On our next Facilities Management Coffee Talk podcast, we will review how to maintain your business's maintenance contracts and ensure they are being followed in your CMMS platform. If you are interested in more information about better managing contracts including CPPM, PPM, and traditional work orders check out our podcast on "Best Practices when Managing Master Service Agreements."

Full transcript:

Trey: Welcome back to the continuation of our second series of Facilities Management Coffee Talks. Our listeners continue to request to hear from industry experts on very specific industry trends and best practices. Today, our focus is on accurately maintaining contracts in a facilities or computerized maintenance management platform. Our guest is Jim Peterson, one of the original founders of the Accruent Verisae CMMS software platform and an 18-year veteran in the facilities management space.
Trey: Jim, you're a returning speaker and clearly in high demand, so thanks for making time for the podcast today.
Jim: Absolutely, [Trey 00:00:38]. I enjoy it and look forward to trying to offer some tidbits that might help.
Trey: That'd be great, and I'm hoping you have a fresh cup of coffee for today's talk.
Jim: Absolutely. I'm never without one.
Trey: The great thing about a computerized maintenance management platform is this concept of repeatability.

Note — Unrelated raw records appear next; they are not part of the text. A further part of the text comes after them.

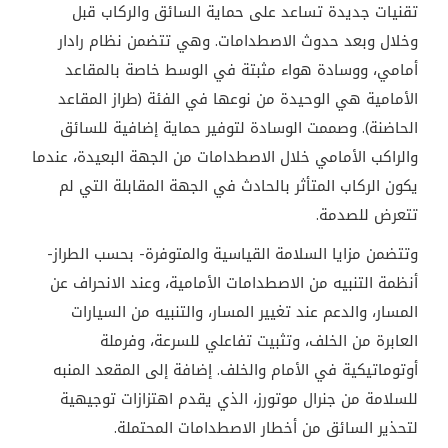
تقنيات جديدة تساعد على حماية السائق والركاب قبل
وخلال وبعد حدوث الاصطدامات. وهي تتضمن نظام رادار
أمامي، ووسادة هواء مثبتة في الوسط خاصة بالمقاعد
الأمامية هي الوحيدة من نوعها في الفئة (طراز المقاعد
الحاضنة). وصممت الوسادة لتوفير حماية إضافية للسائق
والراكب الأمامي خلال الاصطدامات من الجهة البعيدة، عندما
يكون الركاب المتأثر بالحادث في الجهة المقابلة التي لم
تتعرض للصدمة
.
وتتضمن مزايا السلامة القياسية والمتوفرة- بحسب الطراز-
أنظمة التنبيه من الاصطدامات الأمامية، وعند الانحراف عن
المسار، والدعم عند تغيير المسار، والتنبيه من السيارات
العابرة من الخلف، وتثبيت تفاعلي للسرعة، وفرملة
أوتوماتيكية في الأمام والخلف. إضافة إلى المقعد المنبه
للسلامة من جنرال موتورز، الذي يقدم اهتزازات توجيهية
لتحذير السائق من أخطار الاصطدامات المحتملة.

And our clients are saying, all right. I go out, I establish some contracts with my contractors. How do I maintain those in my facilities or my CMMS software platform? Can you talk about your approach to that?
Jim: Yeah, well. And honestly Trey, I've been doing this a long time, as you said. And I still do come across customers who, frankly, don't have contracts with their vendors. I was in a meeting just a couple of weeks ago where a national chain still isn't quite there yet. So I think that's really the first step, is understanding what is a contract, what needs to be in a contract and establishing those contracts with your vendors so that you can get to this step in automation.
Trey: Do you have some thoughts on how to prioritize those contracts? Because Jim, some of our listeners are grocers, some of them are mass retailers, some are convenience stores. They come from all across the board. How do they prioritize where they should get started with those contracts?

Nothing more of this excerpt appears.